* _Input data_
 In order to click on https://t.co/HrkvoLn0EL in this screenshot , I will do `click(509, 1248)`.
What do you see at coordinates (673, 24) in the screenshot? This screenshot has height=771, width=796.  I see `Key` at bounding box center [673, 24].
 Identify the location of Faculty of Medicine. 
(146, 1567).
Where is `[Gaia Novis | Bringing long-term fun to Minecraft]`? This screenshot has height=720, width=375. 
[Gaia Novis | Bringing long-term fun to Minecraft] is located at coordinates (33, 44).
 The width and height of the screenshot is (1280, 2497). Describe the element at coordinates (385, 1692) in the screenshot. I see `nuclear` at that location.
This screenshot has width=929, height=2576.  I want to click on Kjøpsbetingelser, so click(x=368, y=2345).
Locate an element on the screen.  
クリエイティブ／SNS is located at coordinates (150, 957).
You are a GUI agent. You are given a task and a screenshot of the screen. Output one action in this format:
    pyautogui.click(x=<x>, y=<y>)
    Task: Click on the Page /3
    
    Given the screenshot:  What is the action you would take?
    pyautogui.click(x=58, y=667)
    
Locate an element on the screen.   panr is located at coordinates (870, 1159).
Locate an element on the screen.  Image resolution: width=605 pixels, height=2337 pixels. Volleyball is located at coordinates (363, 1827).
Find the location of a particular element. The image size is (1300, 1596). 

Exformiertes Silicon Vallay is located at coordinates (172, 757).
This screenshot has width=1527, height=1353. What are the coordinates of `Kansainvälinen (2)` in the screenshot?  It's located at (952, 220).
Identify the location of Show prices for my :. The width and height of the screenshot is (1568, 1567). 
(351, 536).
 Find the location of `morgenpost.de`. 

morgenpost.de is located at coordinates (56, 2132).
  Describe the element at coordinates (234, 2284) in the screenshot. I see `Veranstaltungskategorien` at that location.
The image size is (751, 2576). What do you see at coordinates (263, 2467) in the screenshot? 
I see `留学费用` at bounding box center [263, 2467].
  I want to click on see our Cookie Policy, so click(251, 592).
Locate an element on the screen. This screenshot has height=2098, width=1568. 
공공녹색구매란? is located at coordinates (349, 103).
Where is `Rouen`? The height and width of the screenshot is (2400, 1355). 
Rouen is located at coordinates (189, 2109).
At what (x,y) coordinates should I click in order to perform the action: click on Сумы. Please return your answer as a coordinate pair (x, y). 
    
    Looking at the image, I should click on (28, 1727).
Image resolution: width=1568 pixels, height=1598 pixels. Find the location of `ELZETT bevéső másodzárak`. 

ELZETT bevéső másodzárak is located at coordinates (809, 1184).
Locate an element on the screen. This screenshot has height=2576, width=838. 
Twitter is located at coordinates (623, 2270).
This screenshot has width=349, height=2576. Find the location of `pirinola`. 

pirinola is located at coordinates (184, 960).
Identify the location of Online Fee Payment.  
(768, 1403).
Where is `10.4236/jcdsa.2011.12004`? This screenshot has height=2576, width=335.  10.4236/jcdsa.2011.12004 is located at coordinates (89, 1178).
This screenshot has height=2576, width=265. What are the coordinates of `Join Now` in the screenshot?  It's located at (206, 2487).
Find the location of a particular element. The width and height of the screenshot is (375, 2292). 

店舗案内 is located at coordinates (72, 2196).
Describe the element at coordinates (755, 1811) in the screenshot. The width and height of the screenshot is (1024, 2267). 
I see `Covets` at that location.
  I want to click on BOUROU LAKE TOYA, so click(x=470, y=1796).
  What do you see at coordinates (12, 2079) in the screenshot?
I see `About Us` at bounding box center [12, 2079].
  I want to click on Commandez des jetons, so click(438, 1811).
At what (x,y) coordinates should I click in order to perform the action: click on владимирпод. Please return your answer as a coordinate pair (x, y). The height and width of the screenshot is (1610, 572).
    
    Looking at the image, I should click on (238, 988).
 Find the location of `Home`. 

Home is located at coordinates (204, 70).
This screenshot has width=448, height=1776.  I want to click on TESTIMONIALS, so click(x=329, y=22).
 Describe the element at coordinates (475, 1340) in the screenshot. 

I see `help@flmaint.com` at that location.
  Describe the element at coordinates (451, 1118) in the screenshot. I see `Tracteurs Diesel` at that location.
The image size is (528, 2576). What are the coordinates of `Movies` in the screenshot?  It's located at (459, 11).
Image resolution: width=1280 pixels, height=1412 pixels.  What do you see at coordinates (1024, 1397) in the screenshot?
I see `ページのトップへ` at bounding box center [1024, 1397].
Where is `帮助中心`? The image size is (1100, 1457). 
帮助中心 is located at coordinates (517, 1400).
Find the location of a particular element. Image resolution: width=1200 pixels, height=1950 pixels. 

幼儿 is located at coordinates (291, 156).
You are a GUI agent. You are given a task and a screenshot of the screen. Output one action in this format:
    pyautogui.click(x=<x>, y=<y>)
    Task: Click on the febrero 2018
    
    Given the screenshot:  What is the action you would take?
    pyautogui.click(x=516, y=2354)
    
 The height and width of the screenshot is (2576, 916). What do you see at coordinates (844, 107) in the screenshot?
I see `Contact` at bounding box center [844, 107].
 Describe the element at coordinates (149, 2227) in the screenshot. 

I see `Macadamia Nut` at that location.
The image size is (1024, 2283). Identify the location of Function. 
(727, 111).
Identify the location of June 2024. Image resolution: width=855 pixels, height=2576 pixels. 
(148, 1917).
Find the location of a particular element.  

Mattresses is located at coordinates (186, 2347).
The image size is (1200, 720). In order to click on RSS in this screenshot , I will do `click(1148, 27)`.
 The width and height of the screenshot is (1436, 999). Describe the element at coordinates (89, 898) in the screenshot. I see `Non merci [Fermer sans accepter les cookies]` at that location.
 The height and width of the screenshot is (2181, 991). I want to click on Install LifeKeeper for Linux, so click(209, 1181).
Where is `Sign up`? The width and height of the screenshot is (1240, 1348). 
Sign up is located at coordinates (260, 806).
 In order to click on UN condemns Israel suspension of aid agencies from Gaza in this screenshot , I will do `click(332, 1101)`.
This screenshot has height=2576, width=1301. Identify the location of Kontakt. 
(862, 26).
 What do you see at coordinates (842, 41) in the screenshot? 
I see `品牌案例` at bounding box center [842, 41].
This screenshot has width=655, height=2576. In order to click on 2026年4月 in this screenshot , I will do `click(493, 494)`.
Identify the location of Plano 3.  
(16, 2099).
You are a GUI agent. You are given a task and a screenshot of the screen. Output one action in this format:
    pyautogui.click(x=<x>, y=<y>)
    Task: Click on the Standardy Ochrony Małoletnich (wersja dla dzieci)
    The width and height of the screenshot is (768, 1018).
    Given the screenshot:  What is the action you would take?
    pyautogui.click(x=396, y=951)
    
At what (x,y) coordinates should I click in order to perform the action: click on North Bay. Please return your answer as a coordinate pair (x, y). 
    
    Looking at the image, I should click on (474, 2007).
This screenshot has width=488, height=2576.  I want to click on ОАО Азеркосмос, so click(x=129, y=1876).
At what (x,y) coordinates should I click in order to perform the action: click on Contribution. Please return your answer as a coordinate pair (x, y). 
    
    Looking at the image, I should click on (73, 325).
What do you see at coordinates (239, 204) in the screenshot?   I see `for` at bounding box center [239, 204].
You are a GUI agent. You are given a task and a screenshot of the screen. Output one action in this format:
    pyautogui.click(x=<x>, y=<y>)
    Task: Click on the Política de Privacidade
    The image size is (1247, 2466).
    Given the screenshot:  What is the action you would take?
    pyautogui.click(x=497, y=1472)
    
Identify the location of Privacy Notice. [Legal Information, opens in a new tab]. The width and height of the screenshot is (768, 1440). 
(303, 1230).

* _What you have to do_
Reproduce the material in full. Keep it identical to the original.

* _Exercise output_
 In order to click on https://t.co/HrkvoLn0EL in this screenshot , I will do `click(509, 1248)`.
What do you see at coordinates (673, 24) in the screenshot? This screenshot has height=771, width=796.  I see `Key` at bounding box center [673, 24].
 Identify the location of Faculty of Medicine. 
(146, 1567).
Where is `[Gaia Novis | Bringing long-term fun to Minecraft]`? This screenshot has height=720, width=375. 
[Gaia Novis | Bringing long-term fun to Minecraft] is located at coordinates (33, 44).
 The width and height of the screenshot is (1280, 2497). Describe the element at coordinates (385, 1692) in the screenshot. I see `nuclear` at that location.
This screenshot has width=929, height=2576.  I want to click on Kjøpsbetingelser, so click(x=368, y=2345).
Locate an element on the screen.  
クリエイティブ／SNS is located at coordinates (150, 957).
You are a GUI agent. You are given a task and a screenshot of the screen. Output one action in this format:
    pyautogui.click(x=<x>, y=<y>)
    Task: Click on the Page /3
    
    Given the screenshot:  What is the action you would take?
    pyautogui.click(x=58, y=667)
    
Locate an element on the screen.   panr is located at coordinates (870, 1159).
Locate an element on the screen.  Image resolution: width=605 pixels, height=2337 pixels. Volleyball is located at coordinates (363, 1827).
Find the location of a particular element. The image size is (1300, 1596). 

Exformiertes Silicon Vallay is located at coordinates (172, 757).
This screenshot has width=1527, height=1353. What are the coordinates of `Kansainvälinen (2)` in the screenshot?  It's located at (952, 220).
Identify the location of Show prices for my :. The width and height of the screenshot is (1568, 1567). 
(351, 536).
 Find the location of `morgenpost.de`. 

morgenpost.de is located at coordinates (56, 2132).
  Describe the element at coordinates (234, 2284) in the screenshot. I see `Veranstaltungskategorien` at that location.
The image size is (751, 2576). What do you see at coordinates (263, 2467) in the screenshot? 
I see `留学费用` at bounding box center [263, 2467].
  I want to click on see our Cookie Policy, so click(251, 592).
Locate an element on the screen. This screenshot has height=2098, width=1568. 
공공녹색구매란? is located at coordinates (349, 103).
Where is `Rouen`? The height and width of the screenshot is (2400, 1355). 
Rouen is located at coordinates (189, 2109).
At what (x,y) coordinates should I click in order to perform the action: click on Сумы. Please return your answer as a coordinate pair (x, y). 
    
    Looking at the image, I should click on (28, 1727).
Image resolution: width=1568 pixels, height=1598 pixels. Find the location of `ELZETT bevéső másodzárak`. 

ELZETT bevéső másodzárak is located at coordinates (809, 1184).
Locate an element on the screen. This screenshot has height=2576, width=838. 
Twitter is located at coordinates (623, 2270).
This screenshot has width=349, height=2576. Find the location of `pirinola`. 

pirinola is located at coordinates (184, 960).
Identify the location of Online Fee Payment.  
(768, 1403).
Where is `10.4236/jcdsa.2011.12004`? This screenshot has height=2576, width=335.  10.4236/jcdsa.2011.12004 is located at coordinates (89, 1178).
This screenshot has height=2576, width=265. What are the coordinates of `Join Now` in the screenshot?  It's located at (206, 2487).
Find the location of a particular element. The width and height of the screenshot is (375, 2292). 

店舗案内 is located at coordinates (72, 2196).
Describe the element at coordinates (755, 1811) in the screenshot. The width and height of the screenshot is (1024, 2267). 
I see `Covets` at that location.
  I want to click on BOUROU LAKE TOYA, so click(x=470, y=1796).
  What do you see at coordinates (12, 2079) in the screenshot?
I see `About Us` at bounding box center [12, 2079].
  I want to click on Commandez des jetons, so click(438, 1811).
At what (x,y) coordinates should I click in order to perform the action: click on владимирпод. Please return your answer as a coordinate pair (x, y). The height and width of the screenshot is (1610, 572).
    
    Looking at the image, I should click on (238, 988).
 Find the location of `Home`. 

Home is located at coordinates (204, 70).
This screenshot has width=448, height=1776.  I want to click on TESTIMONIALS, so click(x=329, y=22).
 Describe the element at coordinates (475, 1340) in the screenshot. 

I see `help@flmaint.com` at that location.
  Describe the element at coordinates (451, 1118) in the screenshot. I see `Tracteurs Diesel` at that location.
The image size is (528, 2576). What are the coordinates of `Movies` in the screenshot?  It's located at (459, 11).
Image resolution: width=1280 pixels, height=1412 pixels.  What do you see at coordinates (1024, 1397) in the screenshot?
I see `ページのトップへ` at bounding box center [1024, 1397].
Where is `帮助中心`? The image size is (1100, 1457). 
帮助中心 is located at coordinates (517, 1400).
Find the location of a particular element. Image resolution: width=1200 pixels, height=1950 pixels. 

幼儿 is located at coordinates (291, 156).
You are a GUI agent. You are given a task and a screenshot of the screen. Output one action in this format:
    pyautogui.click(x=<x>, y=<y>)
    Task: Click on the febrero 2018
    
    Given the screenshot:  What is the action you would take?
    pyautogui.click(x=516, y=2354)
    
 The height and width of the screenshot is (2576, 916). What do you see at coordinates (844, 107) in the screenshot?
I see `Contact` at bounding box center [844, 107].
 Describe the element at coordinates (149, 2227) in the screenshot. 

I see `Macadamia Nut` at that location.
The image size is (1024, 2283). Identify the location of Function. 
(727, 111).
Identify the location of June 2024. Image resolution: width=855 pixels, height=2576 pixels. 
(148, 1917).
Find the location of a particular element.  

Mattresses is located at coordinates (186, 2347).
The image size is (1200, 720). In order to click on RSS in this screenshot , I will do `click(1148, 27)`.
 The width and height of the screenshot is (1436, 999). Describe the element at coordinates (89, 898) in the screenshot. I see `Non merci [Fermer sans accepter les cookies]` at that location.
 The height and width of the screenshot is (2181, 991). I want to click on Install LifeKeeper for Linux, so click(209, 1181).
Where is `Sign up`? The width and height of the screenshot is (1240, 1348). 
Sign up is located at coordinates (260, 806).
 In order to click on UN condemns Israel suspension of aid agencies from Gaza in this screenshot , I will do `click(332, 1101)`.
This screenshot has height=2576, width=1301. Identify the location of Kontakt. 
(862, 26).
 What do you see at coordinates (842, 41) in the screenshot? 
I see `品牌案例` at bounding box center [842, 41].
This screenshot has width=655, height=2576. In order to click on 2026年4月 in this screenshot , I will do `click(493, 494)`.
Identify the location of Plano 3.  
(16, 2099).
You are a GUI agent. You are given a task and a screenshot of the screen. Output one action in this format:
    pyautogui.click(x=<x>, y=<y>)
    Task: Click on the Standardy Ochrony Małoletnich (wersja dla dzieci)
    The width and height of the screenshot is (768, 1018).
    Given the screenshot:  What is the action you would take?
    pyautogui.click(x=396, y=951)
    
At what (x,y) coordinates should I click in order to perform the action: click on North Bay. Please return your answer as a coordinate pair (x, y). 
    
    Looking at the image, I should click on (474, 2007).
This screenshot has width=488, height=2576.  I want to click on ОАО Азеркосмос, so click(x=129, y=1876).
At what (x,y) coordinates should I click in order to perform the action: click on Contribution. Please return your answer as a coordinate pair (x, y). 
    
    Looking at the image, I should click on (73, 325).
What do you see at coordinates (239, 204) in the screenshot?   I see `for` at bounding box center [239, 204].
You are a GUI agent. You are given a task and a screenshot of the screen. Output one action in this format:
    pyautogui.click(x=<x>, y=<y>)
    Task: Click on the Política de Privacidade
    The image size is (1247, 2466).
    Given the screenshot:  What is the action you would take?
    pyautogui.click(x=497, y=1472)
    
Identify the location of Privacy Notice. [Legal Information, opens in a new tab]. The width and height of the screenshot is (768, 1440). 
(303, 1230).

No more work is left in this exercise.